Re: [PATCH] Add NESTED_STATEMENTS option to EXPLAIN

From: Zsolt Parragi <zsolt(dot)parragi(at)percona(dot)com>
To: pgsql-hackers(at)lists(dot)postgresql(dot)org
Subject: Re: [PATCH] Add NESTED_STATEMENTS option to EXPLAIN
Date: 2026-05-28 22:08:37
Message-ID: CAN4CZFN++9J0274Pj_cEit-uDx3AFMV8oNJ0Q172jM__dWk8RA@mail.gmail.com
Views: Whole Thread | Raw Message | Download mbox | Resend email
Thread:
Lists: pgsql-hackers

+<programlisting>
+EXPLAIN (ANALYZE, NESTED_STATEMENTS, FORMAT JSON) SELECT my_function();

and

+ Each nested plan is a valid JSON document that can be parsed independently.
+ The metadata headers (statement number, nesting level, query text) and the
+ summary appear as plain text between the JSON blocks. The
+ <literal>Execution Time</literal> field is included inside each nested
+ plan's JSON structure when <literal>SUMMARY</literal> is enabled.
+ Percentages are shown only in the text-format summary, not inside the
+ structured plan objects.0

Are you sure this is correct? My expectation would be for FORMAT JSON
to output a valid, usable JSON document. E.g.:

bin/psql -X -t -A -d db -c "EXPLAIN (FORMAT JSON) SELECT ..." > file.json

writes a valid json file which I can then parse with any json parser.

If I do the same with NESTED_STATEMENTS, I get an invalid json. It's
not only a concatenation of multiple json documents, but also includes
additional completely non-json text in it. It seems difficult to
parse/use.

Same goes for XML/YAML.

+ if (!is_trigger && nested_exec_level == 1 &&
+ stmt_time > nested_slowest_time)
+ {
+ nested_slowest_time = stmt_time;
+ nested_slowest_num = nested_total_count;
+ }

Why is the slowest statement check limited to nesting level 1?
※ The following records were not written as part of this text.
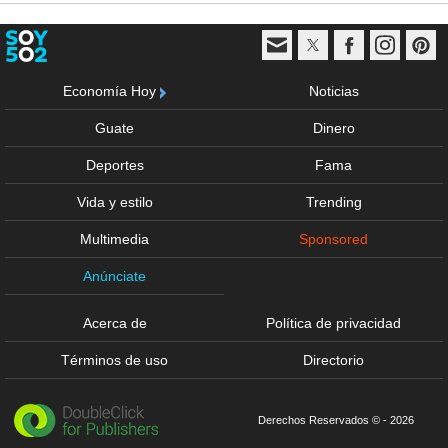
Economía Hoy
Noticias
Guate
Dinero
Deportes
Fama
Vida y estilo
Trending
Multimedia
Sponsored
Anúnciate
Acerca de
Política de privacidad
Términos de uso
Directorio
Derechos Reservados © - 2026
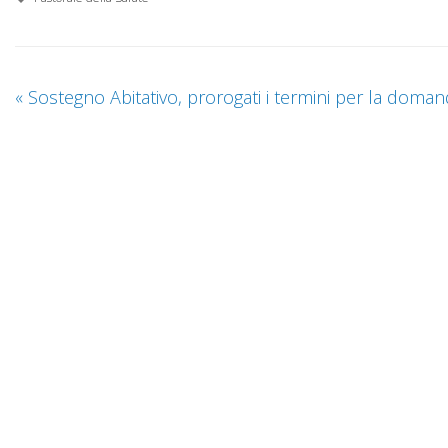
«
Sostegno Abitativo, prorogati i termini per la doma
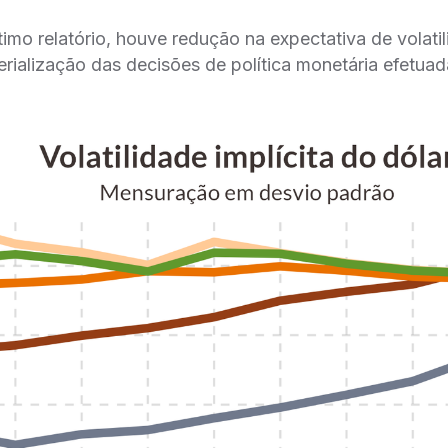
timo relatório, houve redução na expectativa de volati
rialização das decisões de política monetária efetua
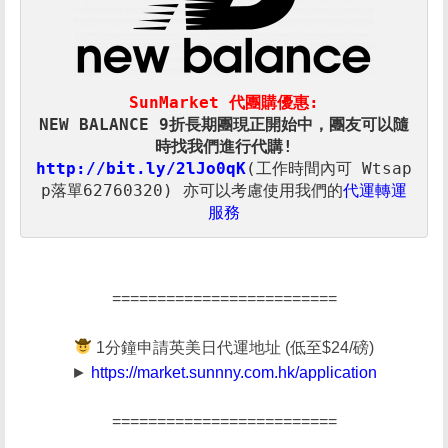
SunMarket 代團購優惠:
NEW BALANCE 9折長期團現正開始中，團友可以隨
時找我們進行代購!
http://bit.ly/2lJo0qK
(工作時間內可 Wtsap
p落單62760320) 
亦可以考慮使用我們的
代運轉運
服務
=========================
1分鐘申請英美日代運地址 (低至$24/磅)
►
https://market.sunnny.com.hk/application
=========================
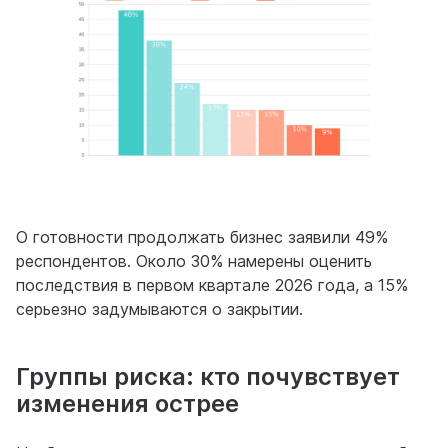
О готовности продолжать бизнес заявили 49%
респондентов. Около 30% намерены оценить
последствия в первом квартале 2026 года, а 15%
серьезно задумываются о закрытии.
Группы риска: кто почувствует
изменения острее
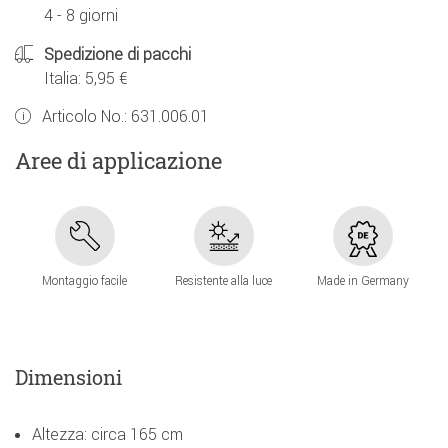
4 - 8 giorni
Spedizione di pacchi
Italia: 5,95 €
Articolo No.:
631.006.01
Aree di applicazione
Montaggio facile
Resistente alla luce
Made in Germany
Dimensioni
Altezza: circa 165 cm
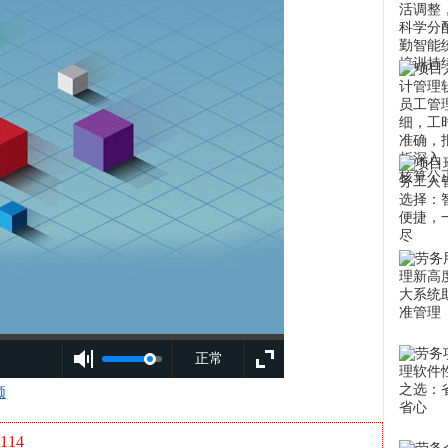
正常
频
114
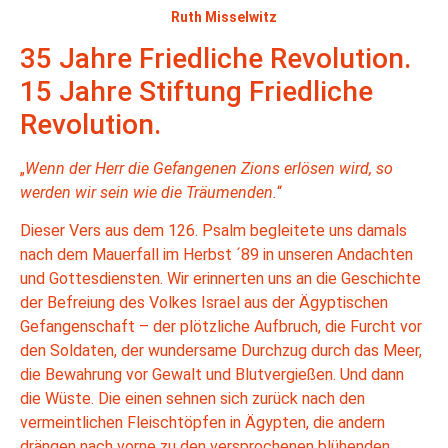
Ruth Misselwitz
35 Jahre Friedliche Revolution.
15 Jahre Stiftung Friedliche
Revolution.
„
Wenn der Herr die Gefangenen Zions erlösen wird, so
werden wir sein wie die Träumenden.
“
Dieser Vers aus dem 126. Psalm begleitete uns damals
nach dem Mauerfall im Herbst ´89 in unseren Andachten
und Gottesdiensten. Wir erinnerten uns an die Geschichte
der Befreiung des Volkes Israel aus der Ägyptischen
Gefangenschaft – der plötzliche Aufbruch, die Furcht vor
den Soldaten, der wundersame Durchzug durch das Meer,
die Bewahrung vor Gewalt und Blutvergießen. Und dann
die Wüste. Die einen sehnen sich zurück nach den
vermeintlichen Fleischtöpfen in Ägypten, die andern
drängen nach vorne zu den versprochenen blühenden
For example, see the following test case where it doesn't display any
slowest statement:

CREATE TABLE big(n int);
INSERT INTO big SELECT g FROM generate_series(1, 200000) g;
CREATE TABLE t_a(id int primary key);
CREATE TABLE t_log(id int);
INSERT INTO t_a VALUES (1);
CREATE OR REPLACE FUNCTION slow_trig() RETURNS trigger LANGUAGE plpgsql AS $$
DECLARE r bigint;
BEGIN
SELECT count(*) FROM big a, generate_series(1, 40) b INTO r;
INSERT INTO t_log VALUES (NEW.id);
RETURN NEW;
END;
$$;
CREATE TRIGGER slow_trigger AFTER UPDATE ON t_a
FOR EACH ROW EXECUTE FUNCTION slow_trig();
EXPLAIN (ANALYZE, NESTED_STATEMENTS, COSTS OFF, TIMING ON)
UPDATE t_a SET id = id WHERE id = 1;

Trigger time calculation also doesn't work for multiple nesting levels, see:

CREATE TABLE t(i int);
CREATE FUNCTION trg() RETURNS trigger LANGUAGE plpgsql AS $$
BEGIN PERFORM pg_sleep(0.05); RETURN NEW; END $$;
CREATE TRIGGER trg BEFORE INSERT ON t FOR EACH ROW EXECUTE FUNCTION trg();
CREATE FUNCTION f() RETURNS void LANGUAGE plpgsql AS $$
BEGIN INSERT INTO t VALUES(1); END $$;
EXPLAIN (ANALYZE, NESTED_STATEMENTS, COSTS OFF, TIMING OFF, BUFFERS
OFF) SELECT f();

And staying with the topic of triggers, are you sure that all
statements that are executed within triggers should get a trigger
label? Wouldn't it be better to track only directly trigger-executed
statements?

+ <literal>SUMMARY</literal> is enabled. Level-1 statements (those
+ directly inside the called function) also show a percentage of total
+ nested time. Deeper-level statements show only absolute time because
+ their time is already included in their level-1 parent's reported time.
+ Nested statements are numbered in completion order.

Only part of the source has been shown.